▸ **TASK OBJECTIVE**: Without the images, reproduce every entry exactly.

▸ **ENTRIES PROVIDED**:

--------------------

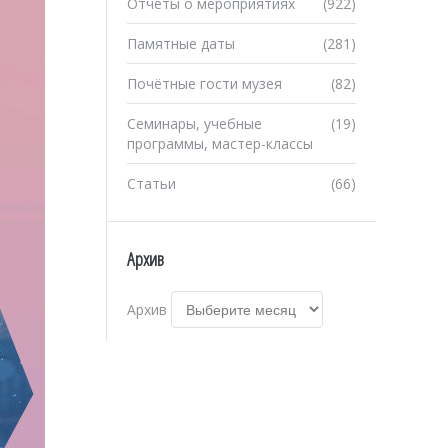
Отчеты о мероприятиях
(922)
Памятные даты
(281)
Почётные гости музея
(82)
Семинары, учебные
(19)
программы, мастер-классы
Статьи
(66)
Архив
Архив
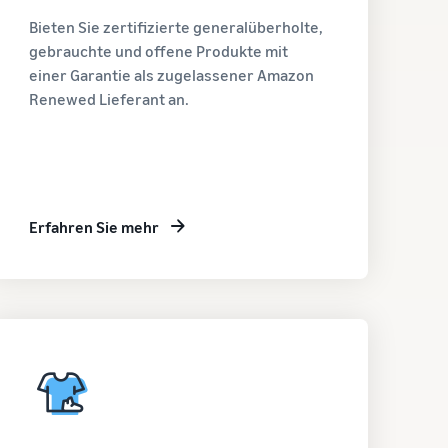
Bieten Sie zertifizierte generalüberholte,
gebrauchte und offene Produkte mit
einer Garantie als zugelassener Amazon
Renewed Lieferant an.
Erfahren Sie mehr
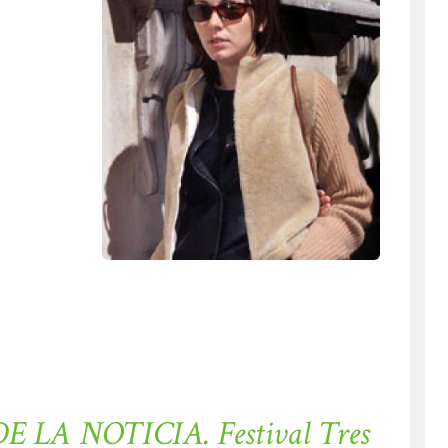
z
E LA NOTICIA. Festival Tres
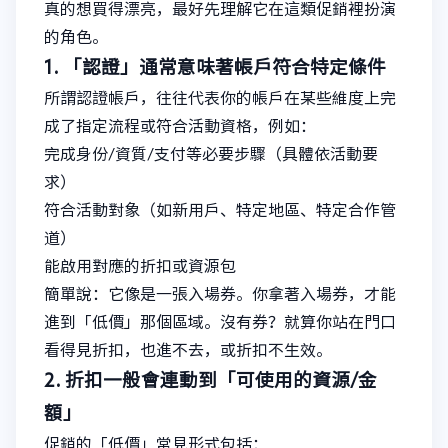
真的想買得漂亮，最好先理解它在這類促銷裡扮演
的角色。
1. 「認證」通常意味著帳戶符合特定條件
所謂認證帳戶，往往代表你的帳戶在某些維度上完
成了指定流程或符合活動資格，例如：
完成身份/資質/支付等必要步驟（具體依活動要
求）
符合活動對象（如新用戶、特定地區、特定合作管
道）
能啟用對應的折扣或資源包
簡單說：它像是一張入場券。你拿著入場券，才能
進到「低價」那個區域。沒有券？就算你站在門口
看得見折扣，也進不去，或折扣不生效。
2. 折扣一般會連動到「可使用的資源/金
額」
促銷的「低價」常見形式包括：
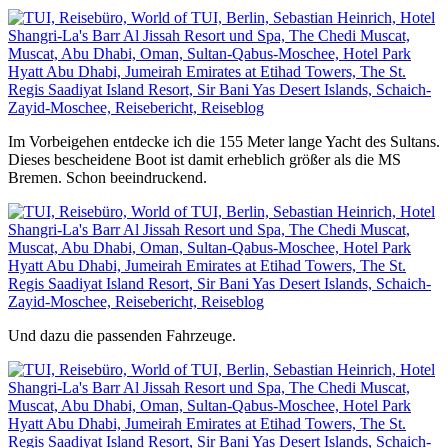
Im Vorbeigehen entdecke ich die 155 Meter lange Yacht des Sultans.
Dieses bescheidene Boot ist damit erheblich größer als die MS
Bremen. Schon beeindruckend.
Und dazu die passenden Fahrzeuge.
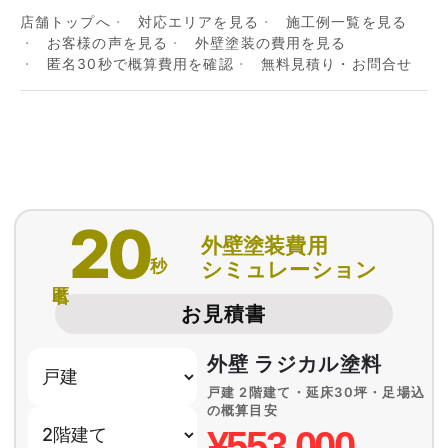
店舗トップへ
対応エリアを見る
施工例一覧を見る
お客様の声を見る
外壁塗装の費用を見る
匿名30秒で概算費用を確認
無料見積り・お問合せ
20
外壁塗装費用
秒
シミュレーション
匿名
お見積書
外壁 ラジカル塗料
戸建 2階建て・延床30坪・足場込
の概算目安
¥553,000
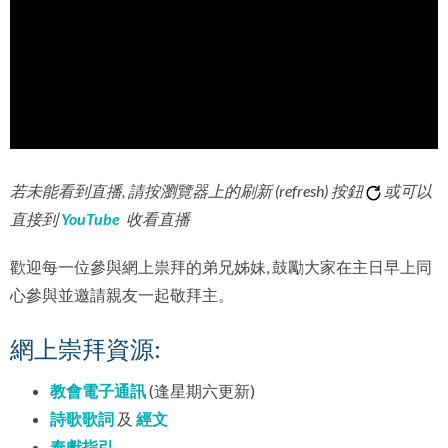
若未能看到直播, 請按瀏覽器上的刷新 (refresh) 按鈕
或可以
直接到
YouTube
收看直播
歡迎每一位參與網上祟拜的弟兄姊妹, 鼓勵大家在主日早上同
心參與並邀請親友一起敬拜主。
網上崇拜資源:
教會電子通訊
(逢星期六更新)
詩歌歌詞
及
經文
奉獻指引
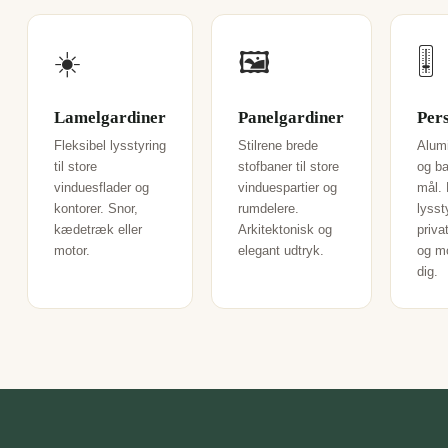
☀️
🖼️
🎚️
Lamelgardiner
Panelgardiner
Per
Fleksibel lysstyring
Stilrene brede
Alum
til store
stofbaner til store
og b
vinduesflader og
vinduespartier og
mål. 
kontorer. Snor,
rumdelere.
lysst
kædetræk eller
Arkitektonisk og
priva
motor.
elegant udtryk.
og m
dig.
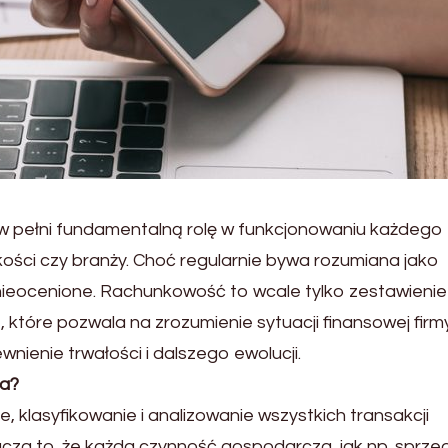
 pełni fundamentalną rolę w funkcjonowaniu każdego
lkości czy branży. Choć regularnie bywa rozumiana jako
 nieocenione. Rachunkowość to wcale tylko zestawienie
 które pozwala na zrozumienie sytuacji finansowej firmy
ienie trwałości i dalszego ewolucji.
za?
klasyfikowanie i analizowanie wszystkich transakcji
acza to, że każda czynność gospodarcza, jak np. sprze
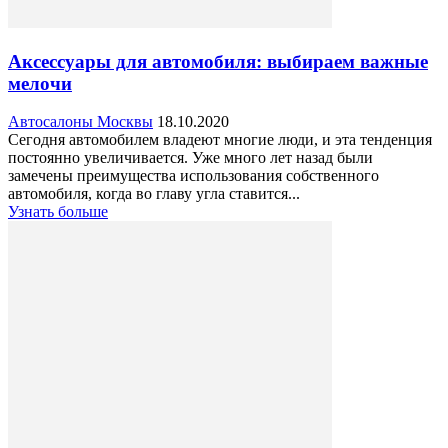
Аксессуары для автомобиля: выбираем важные
мелочи
Автосалоны Москвы
18.10.2020
Сегодня автомобилем владеют многие люди, и эта тенденция
постоянно увеличивается. Уже много лет назад были
замечены преимущества использования собственного
автомобиля, когда во главу угла ставится...
Узнать больше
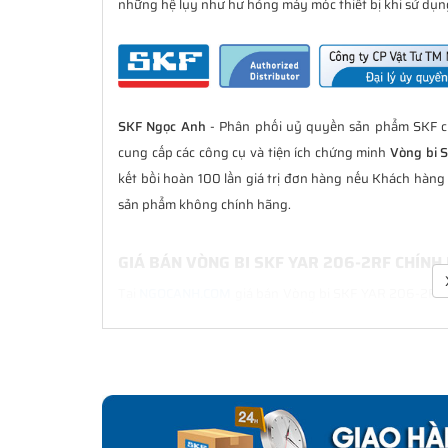
những hệ lụy như hư hỏng máy móc thiết bị khi sử dụng
SKF Ngọc Anh
- Phân phối uỷ quyền sản phẩm SKF ch
cung cấp các công cụ và tiện ích chứng minh
Vòng bi 
kết bồi hoàn 100 lần giá trị đơn hàng nếu Khách hàn
sản phẩm không chính hãng.
GIÁ BÁN VÒNG BI SKF YAR 206-2RF CHÍNH
Tại
NGOCANH.COM
giá bán Vòng bi SKF YAR 206-2RF lu
sau bán hàng. Chúng tôi cam kết luôn đồng hành cù
chính hãng.
CHẾ ĐỘ BẢO HÀNH VÒNG BI SKF YAR 206-
Tất cả các sản phẩm SKF chính hãng do
SKF Ngọc Anh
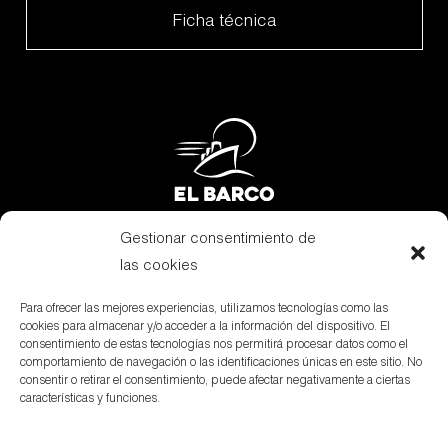
Ficha técnica
Gestionar consentimiento de
Subvenciones
las cookies
Canal Denuncias
Para ofrecer las mejores experiencias, utilizamos tecnologías como las
cookies para almacenar y/o acceder a la información del dispositivo. El
Aviso Legal
consentimiento de estas tecnologías nos permitirá procesar datos como el
comportamiento de navegación o las identificaciones únicas en este sitio. No
Política de privacidad
consentir o retirar el consentimiento, puede afectar negativamente a ciertas
características y funciones.
Política de cookies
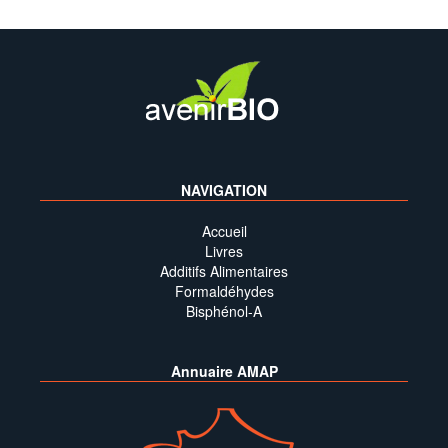
NAVIGATION
Accueil
Livres
Additifs Alimentaires
Formaldéhydes
Bisphénol-A
Annuaire AMAP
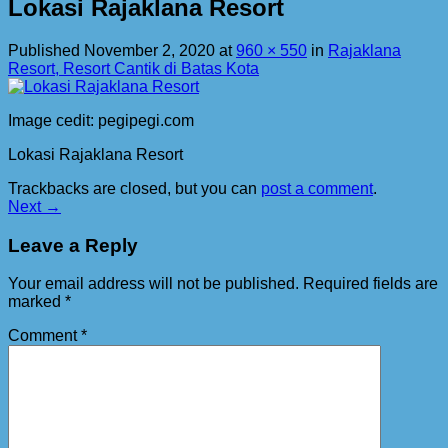
Lokasi Rajaklana Resort
Published
November 2, 2020
at
960 × 550
in
Rajaklana
Resort, Resort Cantik di Batas Kota
Image cedit: pegipegi.com
Lokasi Rajaklana Resort
Trackbacks are closed, but you can
post a comment
.
Next
→
Leave a Reply
Your email address will not be published.
Required fields are
marked
*
Comment
*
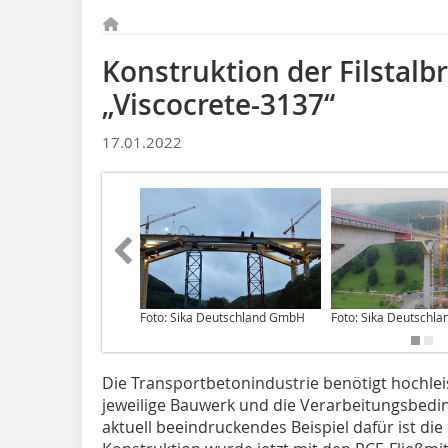
Konstruktion der Filstalb
„Viscocrete-3137“
17.01.2022
Foto: Sika Deutschland GmbH
Foto: Sika Deutschl
Die Transportbetonindustrie benötigt hochlei
jeweilige Bauwerk und die Verarbeitungsbedin
aktuell beeindruckendes Beispiel dafür ist die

--------------------

▸ **TASK RESPONSE**:
Отчеты о мероприятиях
(922)
Памятные даты
(281)
Почётные гости музея
(82)
Семинары, учебные
(19)
программы, мастер-классы
Статьи
(66)
Архив
Архив
Bieten Sie zertifizierte generalüberholte,
gebrauchte und offene Produkte mit
einer Garantie als zugelassener Amazon
Renewed Lieferant an.
Erfahren Sie mehr
z
E LA NOTICIA. Festival Tres
真的想買得漂亮，最好先理解它在這類促銷裡扮演
的角色。
1. 「認證」通常意味著帳戶符合特定條件
所謂認證帳戶，往往代表你的帳戶在某些維度上完
成了指定流程或符合活動資格，例如：
完成身份/資質/支付等必要步驟（具體依活動要
求）
符合活動對象（如新用戶、特定地區、特定合作管
道）
能啟用對應的折扣或資源包
簡單說：它像是一張入場券。你拿著入場券，才能
進到「低價」那個區域。沒有券？就算你站在門口
看得見折扣，也進不去，或折扣不生效。
2. 折扣一般會連動到「可使用的資源/金
額」
促銷的「低價」常見形式包括：
Im Vorbeigehen entdecke ich die 155 Meter lange Yacht des Sultans.
Dieses bescheidene Boot ist damit erheblich größer als die MS
Bremen. Schon beeindruckend.
Und dazu die passenden Fahrzeuge.
店舗トップへ
対応エリアを見る
施工例一覧を見る
お客様の声を見る
外壁塗装の費用を見る
匿名30秒で概算費用を確認
無料見積り・お問合せ
20
外壁塗装費用
秒
シミュレーション
匿名
お見積書
外壁 ラジカル塗料
戸建 2階建て・延床30坪・足場込
の概算目安
¥553,000
若未能看到直播, 請按瀏覽器上的刷新 (refresh) 按鈕
或可以
直接到
YouTube
收看直播
歡迎每一位參與網上祟拜的弟兄姊妹, 鼓勵大家在主日早上同
心參與並邀請親友一起敬拜主。
網上崇拜資源:
教會電子通訊
(逢星期六更新)
詩歌歌詞
及
經文
奉獻指引
☀️
🖼️
🎚️
Lamelgardiner
Panelgardiner
Per
Fleksibel lysstyring
Stilrene brede
Alum
til store
stofbaner til store
og b
vinduesflader og
vinduespartier og
mål. 
kontorer. Snor,
rumdelere.
lysst
kædetræk eller
Arkitektonisk og
priva
motor.
elegant udtryk.
og m
dig.
 pełni fundamentalną rolę w funkcjonowaniu każdego
lkości czy branży. Choć regularnie bywa rozumiana jako
 nieocenione. Rachunkowość to wcale tylko zestawienie
 które pozwala na zrozumienie sytuacji finansowej firmy
ienie trwałości i dalszego ewolucji.
za?
klasyfikowanie i analizowanie wszystkich transakcji
acza to, że każda czynność gospodarcza, jak np. sprze
Аксессуары для автомобиля: выбираем важные
мелочи
Автосалоны Москвы
18.10.2020
Сегодня автомобилем владеют многие люди, и эта тенденция
постоянно увеличивается. Уже много лет назад были
замечены преимущества использования собственного
автомобиля, когда во главу угла ставится...
Узнать больше
những hệ lụy như hư hỏng máy móc thiết bị khi sử dụng
SKF Ngọc Anh
- Phân phối uỷ quyền sản phẩm SKF ch
cung cấp các công cụ và tiện ích chứng minh
Vòng bi 
kết bồi hoàn 100 lần giá trị đơn hàng nếu Khách hàn
sản phẩm không chính hãng.
GIÁ BÁN VÒNG BI SKF YAR 206-2RF CHÍNH
Tại
NGOCANH.COM
giá bán Vòng bi SKF YAR 206-2RF lu
sau bán hàng. Chúng tôi cam kết luôn đồng hành cù
chính hãng.
CHẾ ĐỘ BẢO HÀNH VÒNG BI SKF YAR 206-
Tất cả các sản phẩm SKF chính hãng do
SKF Ngọc Anh
Ficha técnica
Gestionar consentimiento de
Subvenciones
las cookies
Canal Denuncias
Para ofrecer las mejores experiencias, utilizamos tecnologías como las
cookies para almacenar y/o acceder a la información del dispositivo. El
Aviso Legal
consentimiento de estas tecnologías nos permitirá procesar datos como el
comportamiento de navegación o las identificaciones únicas en este sitio. No
Política de privacidad
consentir o retirar el consentimiento, puede afectar negativamente a ciertas
características y funciones.
Política de cookies
NAVIGATION
Accueil
Livres
Additifs Alimentaires
Formaldéhydes
Bisphénol-A
Annuaire AMAP
Lokasi Rajaklana Resort
Published
November 2, 2020
at
960 × 550
in
Rajaklana
Resort, Resort Cantik di Batas Kota
Image cedit: pegipegi.com
Lokasi Rajaklana Resort
Trackbacks are closed, but you can
post a comment
.
Next
→
Leave a Reply
Your email address will not be published.
Required fields are
marked
*
Comment
*
Konstruktion der Filstalb
„Viscocrete-3137“
17.01.2022
Foto: Sika Deutschland GmbH
Foto: Sika Deutschl
Die Transportbetonindustrie benötigt hochlei
jeweilige Bauwerk und die Verarbeitungsbedin
aktuell beeindruckendes Beispiel dafür ist die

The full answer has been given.